EstimateEM performs one EM for one given number of shifts. It is called from function PhyloEM. Its use is mostly internal, and most user should not need it.

estimateEM(
  phylo,
  Y_data,
  Y_data_imp = Y_data,
  process = c("BM", "OU", "scOU", "rBM"),
  independent = FALSE,
  tol_EM = list(variance = 10^(-2), value.root = 10^(-2), exp.root = 10^(-2), var.root
    = 10^(-2), selection.strength = 10^(-2), normalized_half_life = 10^(-2),
    log_likelihood = 10^(-2)),
  Nbr_It_Max = 500,
  method.variance = c("simple", "upward_downward"),
  method.init = c("default", "lasso"),
  method.init.alpha = c("default", "estimation"),
  method.init.alpha.estimation = c("regression", "regression.MM", "median"),
  nbr_of_shifts = 0,
  random.root = TRUE,
  stationary.root = TRUE,
  alpha_known = FALSE,
  eps = 10^(-3),
  known.selection.strength = 1,
  init.selection.strength = 1,
  max_selection.strength = 100,
  use_sigma_for_lasso = TRUE,
  max_triplet_number = 10000,
  min_params = list(variance = 0, value.root = -10^(5), exp.root = -10^(5), var.root =
    0, selection.strength = 0),
  max_params = list(variance = 10^(5), value.root = 10^(5), exp.root = 10^(5), var.root
    = 10^(5), selection.strength = 10^(5)),
  var.init.root = diag(1, nrow(Y_data)),
  variance.init = diag(1, nrow(Y_data), nrow(Y_data)),
  methods.segmentation = c("lasso", "same_shifts", "best_single_move"),
  check.tips.names = FALSE,
  times_shared = NULL,
  distances_phylo = NULL,
  subtree.list = NULL,
  T_tree = NULL,
  U_tree = NULL,
  h_tree = NULL,
  F_moments = NULL,
  tol_half_life = TRUE,
  warning_several_solutions = TRUE,
  convergence_mode = c("relative", "absolute"),
  check_convergence_likelihood = TRUE,
  sBM_variance = FALSE,
  method.OUsun = c("rescale", "raw"),
  K_lag_init = 0,
  allow_negative = FALSE,
  trait_correlation_threshold = 0.9,
  ...
)

Arguments

phylo

A phylogenetic tree of class phylo (from package ape).

Y_data

Matrix of data at the tips, size p x ntaxa. Each line is a trait, and each column is a tip. The column names are checked against the tip names of the tree.

Y_data_imp

(optional) imputed data if previously computed, same format as Y_data. Mostly here for internal calls.

process

The model used for the fit. One of "BM" (for a full BM model, univariate or multivariate); "OU" (for an OU with independent traits, univariate or multivariate); or "scOU" (for a "scalar OU" model, see details).

independent

Are the trait assumed to be independent from one another? Default to FALSE. OU in a multivariate setting only works if TRUE.

tol_EM

the tolerance for the convergence of the parameters. A named list, with items:

variance

default to 10^(-2)

value.root

default to 10^(-2)

exp.root

default to 10^(-2)

var.root

default to 10^(-2)

selection.strength

default to 10^(-2)

normalized_half_life

default to 10^(-2)

log_likelihood

default to 10^(-2)

Nbr_It_Max

the maximal number of iterations of the EM allowed. Default to 500 iterations.

method.variance

Algorithm to be used for the moments computations at the E step. One of "simple" for the naive method; of "upward_downward" for the Upward Downward method (usually faster). Default to "upward_downward".

method.init

The initialization method. One of "lasso" for the LASSO base initialization method; or "default" for user-specified initialization values. Default to "lasso".

method.init.alpha

For OU model, initialization method for the selection strength alpha. One of "estimation" for a cherry-based initialization, using nlrob; or "default" for user-specified initialization values. Default to "estimation".

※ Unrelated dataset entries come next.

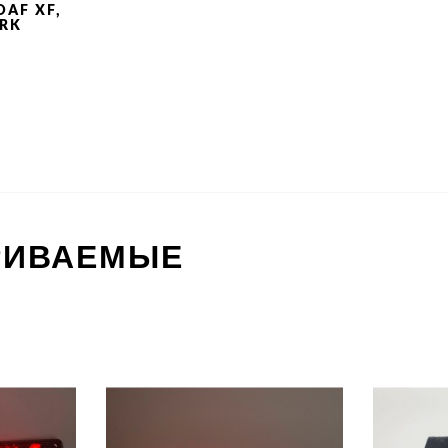
AF XF,
ARK
РИВАЕМЫЕ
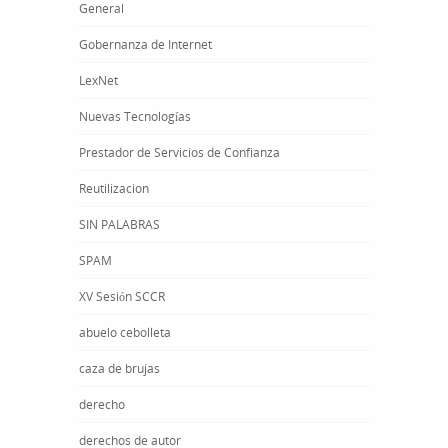
General
Gobernanza de Internet
LexNet
Nuevas Tecnologías
Prestador de Servicios de Confianza
Reutilizacion
SIN PALABRAS
SPAM
XV Sesión SCCR
abuelo cebolleta
caza de brujas
derecho
derechos de autor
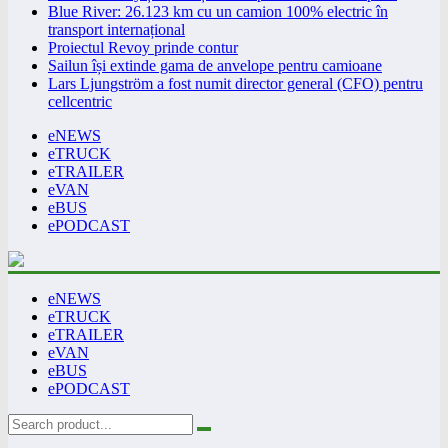
Blue River: 26.123 km cu un camion 100% electric în
transport internațional
Proiectul Revoy prinde contur
Sailun își extinde gama de anvelope pentru camioane
Lars Ljungström a fost numit director general (CFO) pentru
cellcentric
eNEWS
eTRUCK
eTRAILER
eVAN
eBUS
ePODCAST
eNEWS
eTRUCK
eTRAILER
eVAN
eBUS
ePODCAST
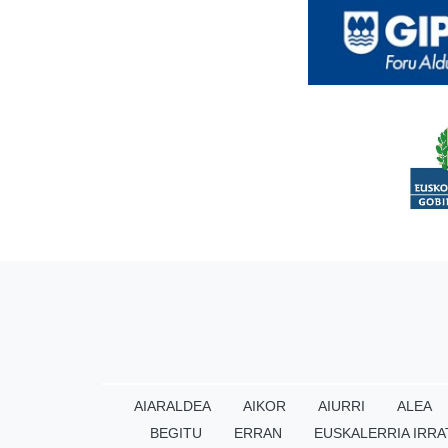
AIARALDEA
AIKOR
AIURRI
ALEA
BEGITU
ERRAN
EUSKALERRIA IRRA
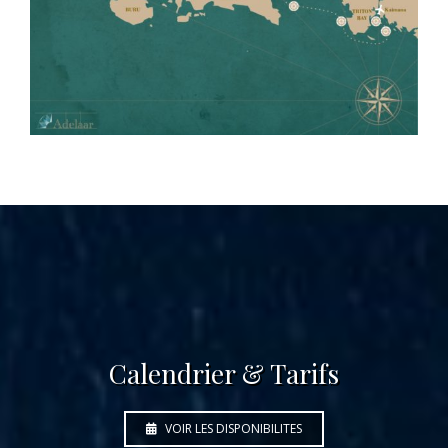
Calendrier & Tarifs
VOIR LES DISPONIBILITES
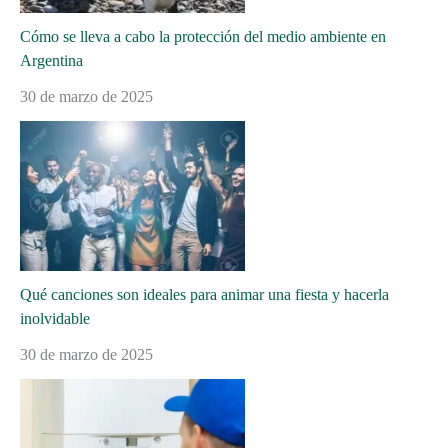
Cómo se lleva a cabo la protección del medio ambiente en
Argentina
30 de marzo de 2025
Qué canciones son ideales para animar una fiesta y hacerla
inolvidable
30 de marzo de 2025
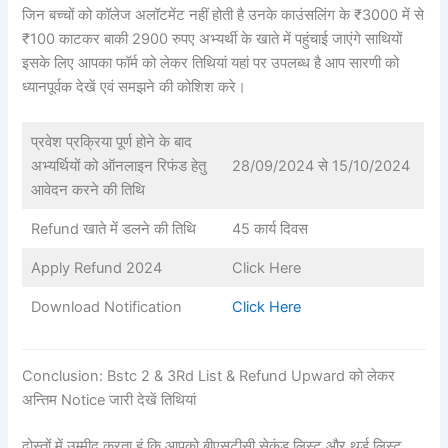
जिन बच्चों को कॉलेज अलॉटमेंट नहीं होती है उनके काउंसलिंग के ₹3000 में से
₹100 काटकर बाकी 2900 रुपए अभ्यर्थी के खाते में पहुंचाई जाएंगे साथियों
इसके लिए आपका फॉर्म को लेकर तिथियां यहां पर उपलब्ध है आप सारणी को
ध्यानपूर्वक देखें एवं समझने की कोशिश करे।
प्रवेश प्रक्रिया पूर्ण होने के बाद
अभ्यर्थियों को ऑनलाइन रिफंड हेतु
28/09/2024 से 15/10/2024
आवेदन करने की तिथि
Refund खाते में डलने की तिथि
45 कार्य दिवस
Apply Refund 2024
Click Here
Download Notification
Click Here
Conclusion: Bstc 2 & 3Rd List & Refund Upward को लेकर
अन्तिम Notice जारी देखें तिथियां
दोस्तों में उम्मीद करता हूं कि आपको बीएसटीसी सेकंड लिस्ट और थर्ड लिस्ट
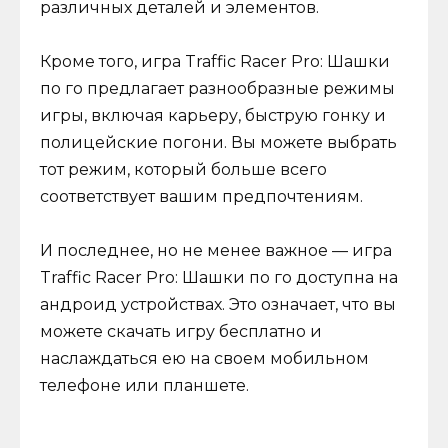
различных деталей и элементов.
Кроме того, игра Traffic Racer Pro: Шашки
по го предлагает разнообразные режимы
игры, включая карьеру, быструю гонку и
полицейские погони. Вы можете выбрать
тот режим, который больше всего
соответствует вашим предпочтениям.
И последнее, но не менее важное — игра
Traffic Racer Pro: Шашки по го доступна на
андроид устройствах. Это означает, что вы
можете скачать игру бесплатно и
наслаждаться ею на своем мобильном
телефоне или планшете.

method.init.alpha.estimation

If method.init.alpha="estimation", choice of the estimation(s) methods to be used. Choices among "regression", (method="M" is passed to nlrob); "regression.MM" (method="MM" is passed to nlrob) or "median" (nlrob is not used, a simple median is taken). Default to all of them.

nbr_of_shifts

the number of shifts allowed.

random.root

whether the root is assumed to be random (TRUE) of fixed (FALSE). Default to TRUE

stationary.root

whether the root is assumed to be in the stationary state. Default to TRUE.

alpha_known

is the selection strength assumed to be known ? Default to FALSE.

eps

tolerance on the selection strength value before switching to a BM. Default to 10^(-3).

known.selection.strength

if alpha_known=TRUE, the value of the known selection strength.

init.selection.strength

(optional) a starting point for the selection strength value.

max_selection.strength

the maximal value allowed of the selection strength. Default to 100.

use_sigma_for_lasso

whether to use the first estimation of the variance matrix in the lasso regression. Default to TRUE.

max_triplet_number

for the initialization of the selection strength value (when estimated), the maximal number of triplets of tips to be considered.

min_params

a named list containing the minimum allowed values for the parameters. If the estimation is smaller, then the EM stops, and is considered to be divergent. Default values:

variance

default to 0

value.root

default to -10^(5)

exp.root

default to -10^(5)

var.root

default to 0

selection.strength

default to 0

max_params

a named list containing the maximum allowed values for the parameters. If the estimation is larger, then the EM stops, and is considered to be divergent. Default values:

variance

default to 10^(5)

value.root

default to 10^(5)

exp.root

default to 10^(5)

var.root

default to 10^(5)

selection.strength

default to 10^(5)

var.init.root

optional initialization value for the variance of the root.

variance.init

optional initialization value for the variance.

methods.segmentation

For OU, method(s) used at the M step to find new candidate shifts positions. Choices among "lasso" for a LASSO-based algorithm; and "best_single_move" for a one-move at a time based heuristic. Default to both of them. Using only "lasso" might speed up the function a lot.

check.tips.names

whether to check the tips names of the tree against the column names of the data. Default to TRUE.

times_shared

(optional) times of shared ancestry of all nodes and tips, result of function compute_times_ca

distances_phylo

(optional) phylogenetic distances, result of function compute_dist_phy.

subtree.list

(optional) tips descendants of all the edges, result of function enumerate_tips_under_edges.

T_tree

(optional) matrix of incidence of the tree, result of function incidence.matrix.

U_tree

(optional) full matrix of incidence of the tree, result of function incidence.matrix.full.

h_tree

(optional) total height of the tree.

F_moments

(optional, internal)

tol_half_life

should the tolerance criterion be applied to the phylogenetic half life (TRUE, default) or to the raw selection strength ?

warning_several_solutions

whether to issue a warning if several equivalent solutions are found (default to TRUE).

convergence_mode

one of "relative" (the default) or "absolute". Should the tolerance be applied to the raw parameters, or to the renormalized ones ?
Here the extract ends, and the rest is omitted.